Tumour necrosis factor-α (TNF-α) is a cytokine that has multiple functions. Through its effects on lipid metabolism, coagulation, insulin resistance and endothelial function, TNF-α could be involved in cardiovascular pathophysiology. Given this possibility, we hypothesized that polymorphisms of the TNF-α gene might be associated with a predisposition to coronary heart disease (CHD).
The entire coding region and 1053 bp upstream of the transcription start site of the TNF-α gene were screened for polymorphisms using polymerase chain reaction–single-strand conformation polymorphism (PCR-SSCP) and sequencing. Five polymorphisms were identified: four were located in the upstream region at positions −857, −851, −308, −238 from the first transcribed nucleotide and one was found in a non-translated region at position +691. Six-hundred and forty-one patients with myocardial infarction (MI) and 710 control subjects from the ECTIM Study were genotyped.

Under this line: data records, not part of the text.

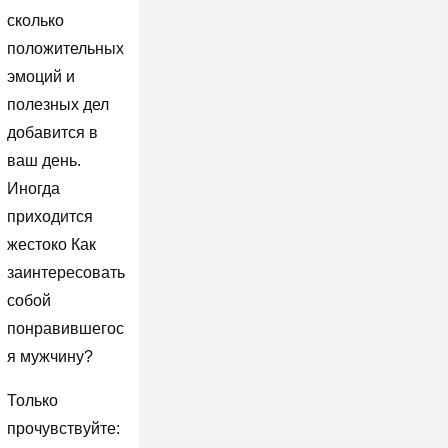
сколько
положительных
эмоций и
полезных дел
добавится в
ваш день.
Иногда
приходится
жестоко Как
заинтересовать
собой
понравившегос
я мужчину?
Только
прочувствуйте: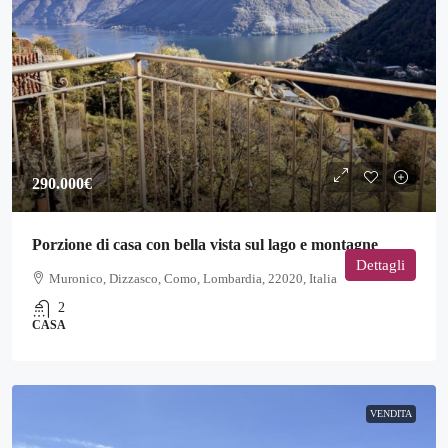
290.000€
Porzione di casa con bella vista sul lago e montagne
Dettagli
Muronico, Dizzasco, Como, Lombardia, 22020, Italia
2
CASA
VENDITA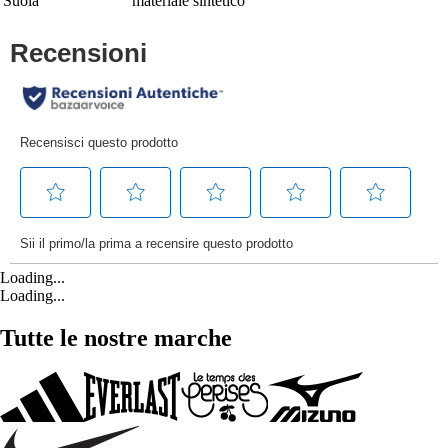
Suola
materiale sintetico
Loading...
Loading...
Tutte le nostre marche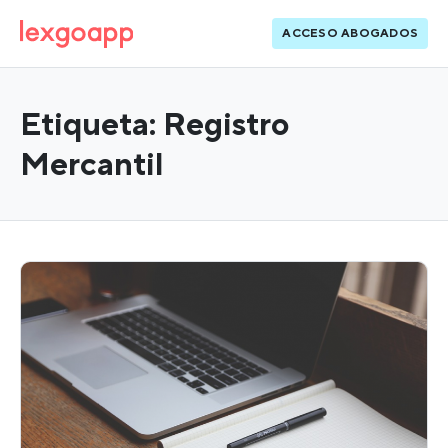
ACCESO ABOGADOS
Etiqueta:
Registro
Mercantil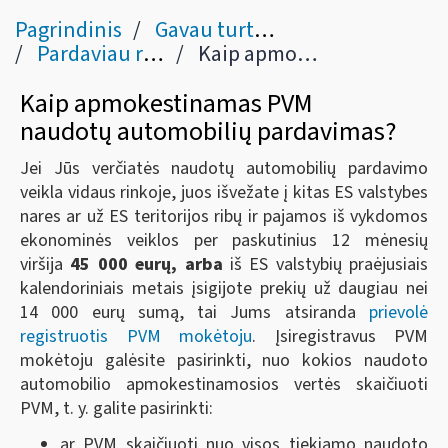
Pagrindinis
Gavau turto pardavimo / nuomos pajamų
Pardaviau registruotiną kilnojamąjį turtą
Kaip apmokestinamas PVM naudotų automobilių pardavimas?
Kaip apmokestinamas PVM
naudotų automobilių pardavimas?
Jei Jūs verčiatės naudotų automobilių pardavimo
veikla vidaus rinkoje, juos išvežate į kitas ES valstybes
nares ar už ES teritorijos ribų ir pajamos iš vykdomos
ekonominės veiklos per paskutinius 12 mėnesių
viršija
45 000 eurų, arba
iš ES valstybių praėjusiais
kalendoriniais metais įsigijote prekių už daugiau nei
14 000 eurų sumą, tai Jums atsiranda
prievolė
registruotis PVM mokėtoju
. Įsiregistravus PVM
mokėtoju galėsite pasirinkti, nuo kokios naudoto
automobilio apmokestinamosios vertės skaičiuoti
PVM, t. y. galite pasirinkti:
ar PVM skaičiuoti nuo visos tiekiamo naudoto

The genotype frequencies were similar in cases and control subjects in the high-risk population of Belfast and in France; however, the TNF-α/−308A allele was more frequent in Belfast than in France (0.242 vs. 0.157; P < 0.0001), and carriers of this allele were more frequently obese than non-carriers [1.52 (1.15–1.99), P < 0.004]. No associations were found for the other polymorphisms.
These results suggest that polymorphisms of the TNF-α gene are unlikely to contribute to CHD risk in an important way, but the TNF-α/−308 polymorphism should be investigated further in relation to obesity.